▸ **WHAT THE EXERCISE ASKS**:
Go through the entries below and copy each line containing the word "resolución".

(Collected data)
Segment Open

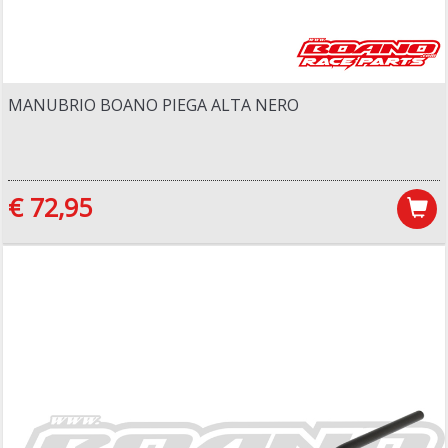
MANUBRIO BOANO PIEGA ALTA NERO
€ 72,95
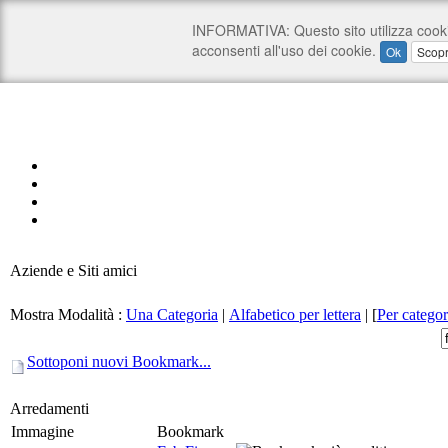
Aziende e Siti amici
Mostra Modalità :
Una Categoria
|
Alfabetico per lettera
|
[
Per categor
Sottoponi nuovi Bookmark...
Arredamenti
Immagine
Bookmark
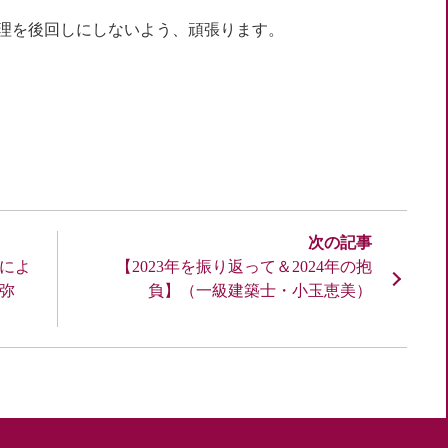
理を後回しにしないよう、頑張ります。
によ
【2023年を振り返って＆2024年の抱
弥
負】（一級建築士・小玉恵美）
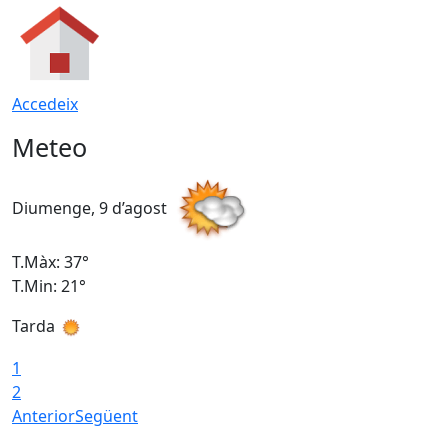
Accedeix
Meteo
Diumenge, 9 d’agost
D
T.Màx: 37°
T
T.Min: 21°
T
Tarda
T
1
2
Anterior
Següent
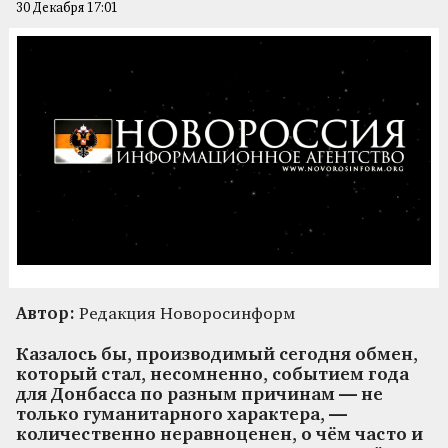
30 Декабря 17:01
Автор:
Редакция Новоросинформ
Казалось бы, производимый сегодня обмен,
который стал, несомненно, событием года
для Донбасса по разным причинам — не
только гуманитарного характера, —
количественно неравноценен, о чём часто и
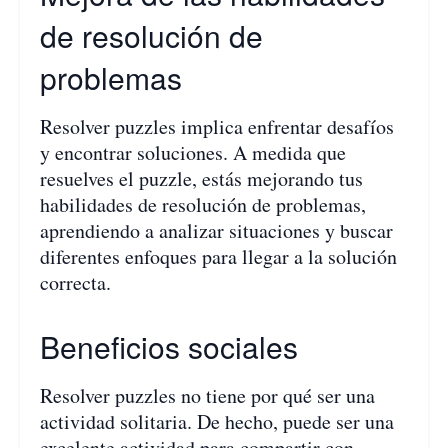
de resolución de
problemas
Resolver puzzles implica enfrentar desafíos
y encontrar soluciones. A medida que
resuelves el puzzle, estás mejorando tus
habilidades de resolución de problemas,
aprendiendo a analizar situaciones y buscar
diferentes enfoques para llegar a la solución
correcta.
Beneficios sociales
Resolver puzzles no tiene por qué ser una
actividad solitaria. De hecho, puede ser una
excelente actividad para compartir con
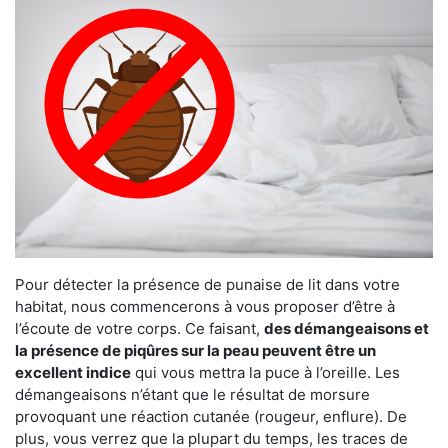
Pour détecter la présence de punaise de lit dans votre
habitat, nous commencerons à vous proposer d’être à
l’écoute de votre corps. Ce faisant,
des démangeaisons et
la présence de piqûres sur la peau peuvent être un
excellent indice
qui vous mettra la puce à l’oreille. Les
démangeaisons n’étant que le résultat de morsure
provoquant une réaction cutanée (rougeur, enflure). De
plus, vous verrez que la plupart du temps, les traces de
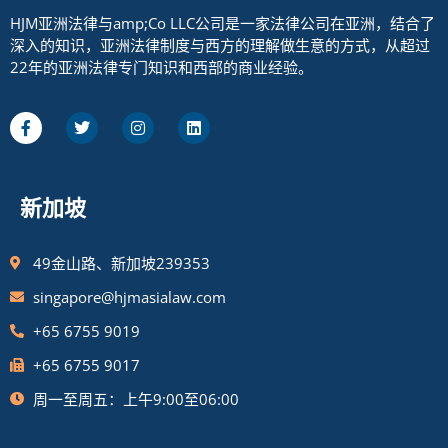
HJM亚洲法律与amp;Co LLC公司是一家法律公司在亚洲，结合了
深入的知识，亚洲法律制度与西方的理解做生意的方式，从超过
22年的亚洲法律专门知识和西部的商业经验。
新加坡
49金山路、新加坡239353
singapore@hjmasialaw.com
+65 6755 9019
+65 6755 9017
周一至周五：上午9:00至06:00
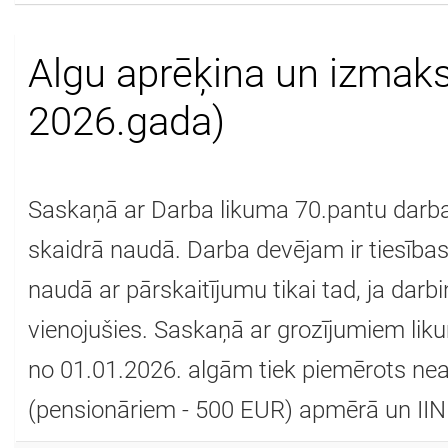
Algu aprēķina un izmaks
2026.gada)
Saskaņā ar Darba likuma 70.pantu dar
skaidrā naudā. Darba devējam ir tiesīb
naudā ar pārskaitījumu tikai tad, ja darbi
vienojušies. Saskaņā ar grozījumiem lik
no 01.01.2026. algām tiek piemērots n
(pensionāriem - 500 EUR) apmērā un IIN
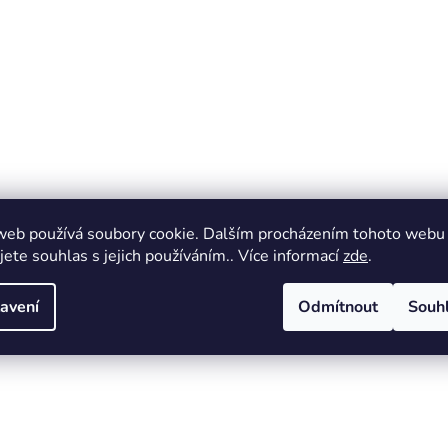
web používá soubory cookie. Dalším procházením tohoto webu
jete souhlas s jejich používáním.. Více informací
zde
.
avení
Odmítnout
Souh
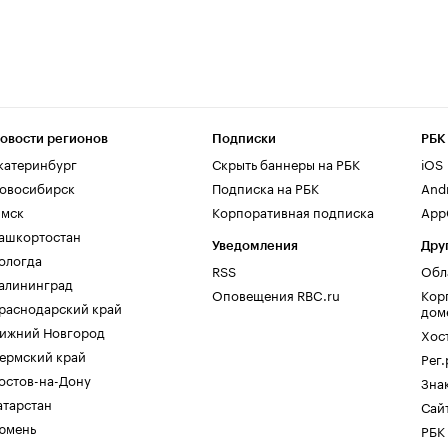
овости регионов
Подписки
РБК
катеринбург
Скрыть баннеры на РБК
iOS
овосибирск
Подписка на РБК
And
мск
Корпоративная подписка
AppG
ашкортостан
Уведомления
Дру
ологда
RSS
Обл
алининград
Оповещения RBC.ru
Кор
раснодарский край
дом
ижний Новгород
Хос
ермский край
Рег
остов-на-Дону
Зна
атарстан
Сайт
юмень
РБК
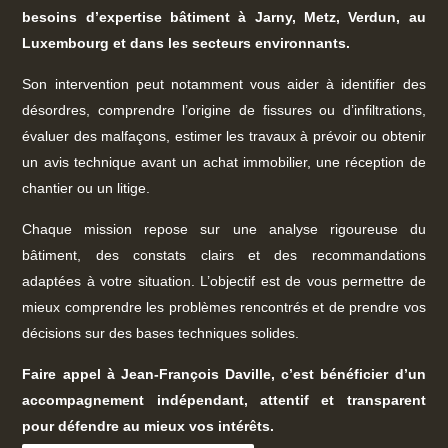
besoins d’expertise bâtiment à Jarny, Metz, Verdun, au
Luxembourg et dans les secteurs environnants.
Son intervention peut notamment vous aider à identifier des
désordres, comprendre l’origine de fissures ou d’infiltrations,
évaluer des malfaçons, estimer les travaux à prévoir ou obtenir
un avis technique avant un achat immobilier, une réception de
chantier ou un litige.
Chaque mission repose sur une analyse rigoureuse du
bâtiment, des constats clairs et des recommandations
adaptées à votre situation. L’objectif est de vous permettre de
mieux comprendre les problèmes rencontrés et de prendre vos
décisions sur des bases techniques solides.
Faire appel à Jean-François Daville, c’est bénéficier d’un
accompagnement indépendant, attentif et transparent
pour défendre au mieux vos intérêts.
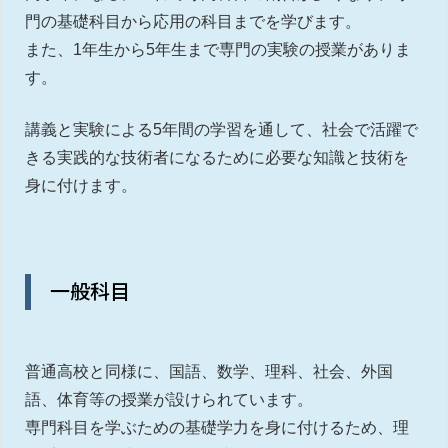
門の基礎科目から応用の科目までを学びます。
また、1年生から5年生まで専門の実験の授業がありま
す。
講義と実験による5年間の学習を通して、社会で活躍で
きる実践的な技術者になるために必要な知識と技術を
身に付けます。
一般科目
普通高校と同様に、国語、数学、理科、社会、外国
語、体育等の授業が設けられています。
専門科目を学ぶための基礎学力を身に付けるため、理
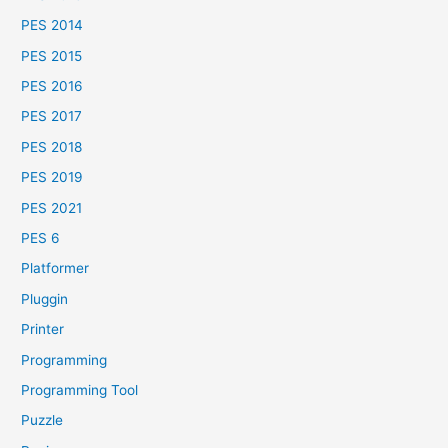
PES 2014
PES 2015
PES 2016
PES 2017
PES 2018
PES 2019
PES 2021
PES 6
Platformer
Pluggin
Printer
Programming
Programming Tool
Puzzle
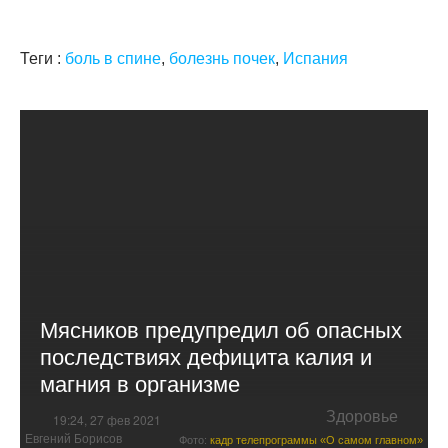
Теги :
боль в спине
,
болезнь почек
,
Испания
Мясников предупредил об опасных
последствиях дефицита калия и
магния в организме
Здоровье
19:24, 27 фев 2021
Евгений Борисов
Фото:
кадр телепрограммы «О самом главном»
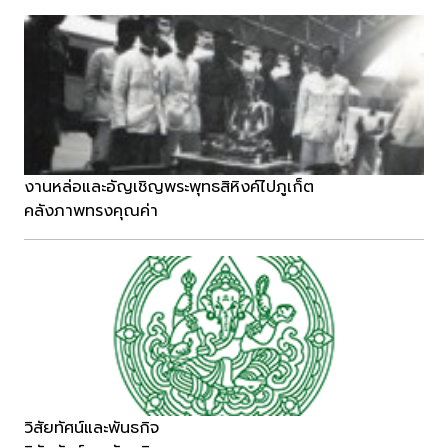
งานหล่อและอัญเชิญพระพุทธสิหิงค์ไปภูเก็ต
คลังภาพทรงคุณค่า
วิสัยทัศน์และพันธกิจ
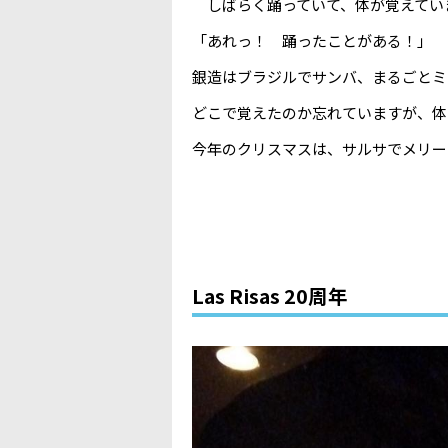
しばらく踊っていて、体が覚えてい
「あれっ！ 踊ったことがある！」
銀造はブラジルでサンバ、まるごとミ
どこで覚えたのか忘れていますが、
今年のクリスマスは、サルサでメリー
Las Risas 20周年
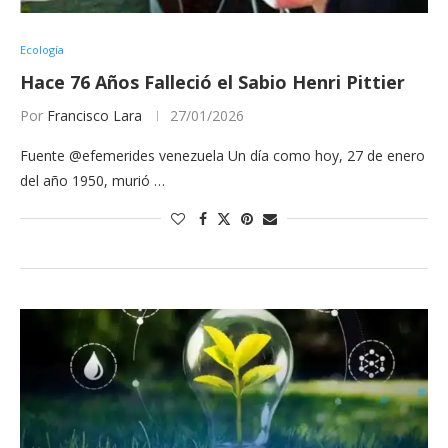
Ecología
Hace 76 Años Falleció el Sabio Henri Pittier
Por
Francisco Lara
27/01/2026
Fuente @efemerides venezuela Un día como hoy, 27 de enero
del año 1950, murió …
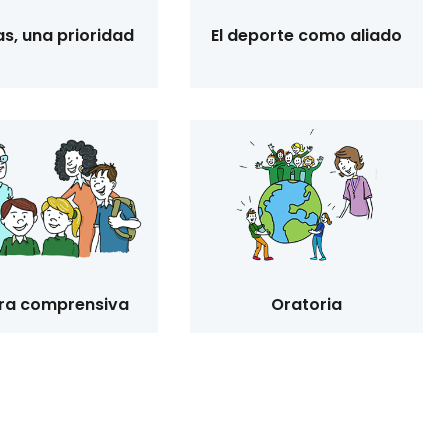
s, una prioridad
El deporte como aliado
ra comprensiva
Oratoria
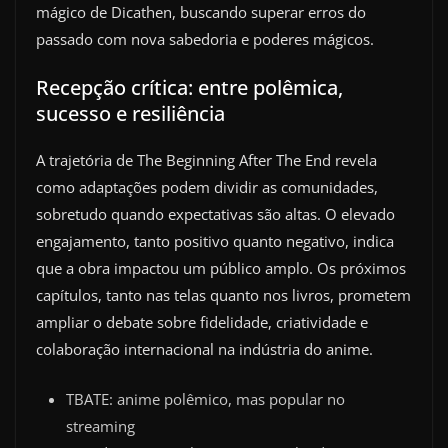
mágico de Dicathen, buscando superar erros do
passado com nova sabedoria e poderes mágicos.
Recepção crítica: entre polêmica,
sucesso e resiliência
A trajetória de The Beginning After The End revela
como adaptações podem dividir as comunidades,
sobretudo quando expectativas são altas. O elevado
engajamento, tanto positivo quanto negativo, indica
que a obra impactou um público amplo. Os próximos
capítulos, tanto nas telas quanto nos livros, prometem
ampliar o debate sobre fidelidade, criatividade e
colaboração internacional na indústria do anime.
TBATE: anime polêmico, mas popular no
streaming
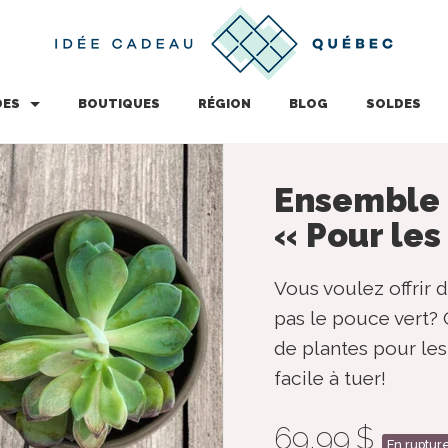
DES
BOUTIQUES
RÉGION
BLOG
SOLDES
Ensemble 
« Pour les
Vous voulez offrir 
pas le pouce vert? 
de plantes pour les
facile à tuer!
69,99 $
En ruptur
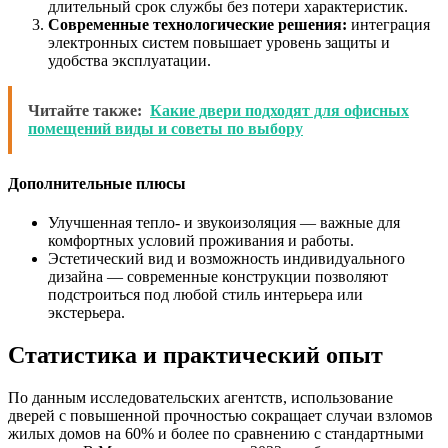
длительный срок службы без потери характеристик.
Современные технологические решения:
интеграция
электронных систем повышает уровень защиты и
удобства эксплуатации.
Читайте также:
Какие двери подходят для офисных
помещений виды и советы по выбору
Дополнительные плюсы
Улучшенная тепло- и звукоизоляция — важные для
комфортных условий проживания и работы.
Эстетический вид и возможность индивидуального
дизайна — современные конструкции позволяют
подстроиться под любой стиль интерьера или
экстерьера.
Статистика и практический опыт
По данным исследовательских агентств, использование
дверей с повышенной прочностью сокращает случаи взломов
жилых домов на 60% и более по сравнению с стандартными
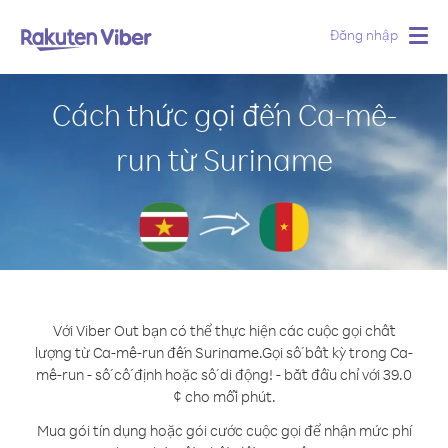
Đăng nhập
Togg
navig
Cách thức gọi đến Ca-mê-
run từ Suriname
Với Viber Out bạn có thể thực hiện các cuộc gọi chất
lượng từ Ca-mê-run đến Suriname.
Gọi số bất kỳ trong Ca-
mê-run - số cố định hoặc số di động! - bắt đầu chỉ với 39.0
¢ cho mỗi phút.
Mua gói tín dụng hoặc gói cước cuộc gọi để nhận mức phí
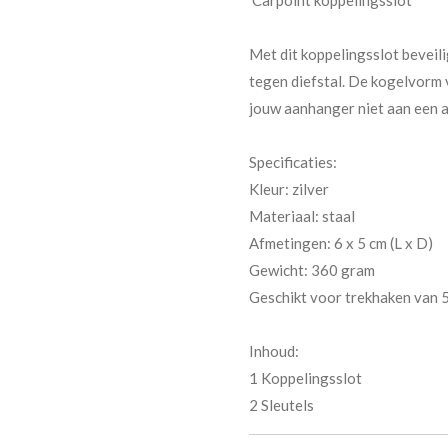
Met dit koppelingsslot beveili
tegen diefstal. De kogelvorm v
jouw aanhanger niet aan een 
Specificaties:
Kleur: zilver
Materiaal: staal
Afmetingen: 6 x 5 cm (L x D)
Gewicht: 360 gram
Geschikt voor trekhaken van
Inhoud:
1 Koppelingsslot
2 Sleutels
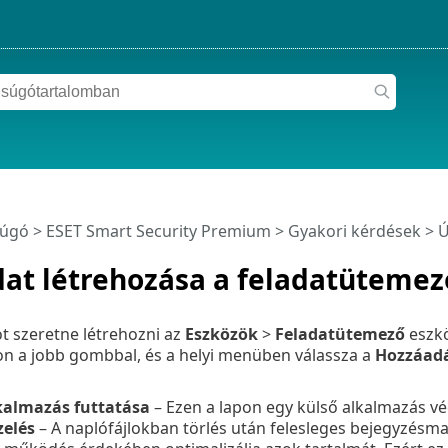
súgó
>
ESET Smart Security Premium
>
Gyakori kérdések
> Ú
dat létrehozása a feladatüteme
ot szeretne létrehozni az
Eszközök
>
Feladatütemező
eszkö
on a jobb gombbal, és a helyi menüben válassza a
Hozzáad
kalmazás futtatása
– Ezen a lapon egy külső alkalmazás 
elés
– A naplófájlokban törlés után felesleges bejegyzésm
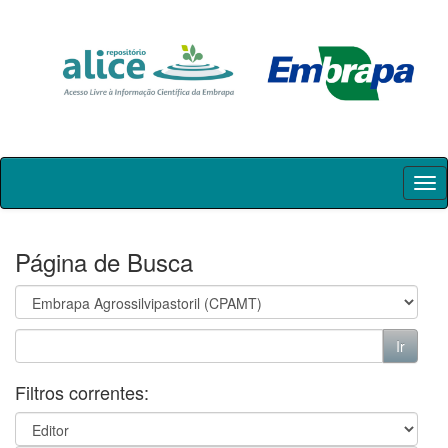
Skip
navigation
Página de Busca
Filtros correntes:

Segment Closed

▸ **ANSWER TO THIS TASK**:
de resolución de
habilidades de resolución de problemas,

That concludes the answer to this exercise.